AustinHasten/PlexHolidays

Script Freezing on Large Libraries

nickheidke opened this issue · 21 comments

I'm attempting to use the script on my "TV Shows" library which has ~8,000 items. Despite restarting the script a few different times and trying different keywords, the script freezes up at around 90-95% each time.

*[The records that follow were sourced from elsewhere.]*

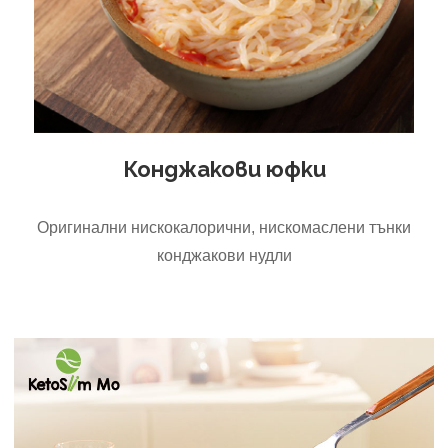
Конджакови юфки
Оригинални нискокалорични, нискомаслени тънки
конджакови нудли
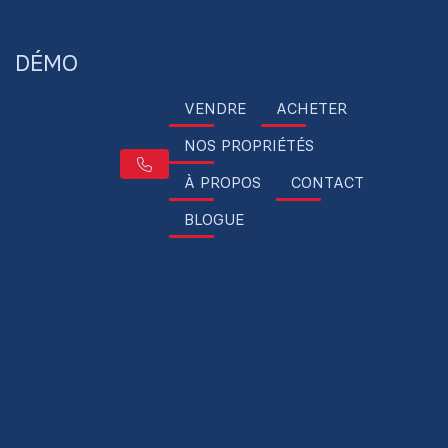
DÉMO
VENDRE
ACHETER
NOS PROPRIÉTÉS
À PROPOS
CONTACT
BLOGUE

In this screenshot, it's been locked at 90% for over 8 hours:
image

Another use had a similar issue but I had resolved it. I'll look into this some more if I find the time.

jh888 commented

I'm having the same issue. I've never done much in Python since I'm a Perl guy, but I found that if I comment out the "logging.getLogger" lines that disabled some logging I can see what's happening. For many titles I'm getting a 404 error back from IMDB. It seems to keep retrying each failed GET request every second for each thread and that's why it gets stuck. Such as:

2018-11-15 17:09:37,522 CRITICAL [imdbpy] C:\Python37\lib\site-packages\imdb\_exceptions.py:34: IMDbDataAccessError exception raised; args: ({'errcode': None, 'errmsg': 'None', 'url': 'http://www.imdb.com/title/tttt2308733?/keywords', 'proxy': '', 'exception type': 'IOError', 'original exception': <HTTPError 404: 'Not Found'>},); kwds: {}
Traceback (most recent call last):
  File "C:\Python37\lib\site-packages\imdb\parser\http\__init__.py", line 231, in retrieve_unicode
    response = uopener.open(url)
  File "C:\Python37\lib\urllib\request.py", line 531, in open
    response = meth(req, response)
  File "C:\Python37\lib\urllib\request.py", line 641, in http_response
    'http', request, response, code, msg, hdrs)
  File "C:\Python37\lib\urllib\request.py", line 563, in error
    result = self._call_chain(*args)
  File "C:\Python37\lib\urllib\request.py", line 503, in _call_chain
    result = func(*args)
  File "C:\Python37\lib\urllib\request.py", line 755, in http_error_302
    return self.parent.open(new, timeout=req.timeout)
  File "C:\Python37\lib\urllib\request.py", line 531, in open
    response = meth(req, response)
  File "C:\Python37\lib\urllib\request.py", line 641, in http_response
    'http', request, response, code, msg, hdrs)
  File "C:\Python37\lib\urllib\request.py", line 569, in error
    return self._call_chain(*args)
  File "C:\Python37\lib\urllib\request.py", line 503, in _call_chain
    result = func(*args)
  File "C:\Python37\lib\urllib\request.py", line 649, in http_error_default
    raise HTTPError(req.full_url, code, msg, hdrs, fp)
urllib.error.HTTPError: HTTP Error 404: Not Found

This is the link it is failing to load:
http://www.imdb.com/title/tttt2308733?/keywords

It actually looks like the link should only have two t's in the URI, though. Like this:
http://www.imdb.com/title/tt2308733?/keywords

Thanks for all your work on this script, by the way.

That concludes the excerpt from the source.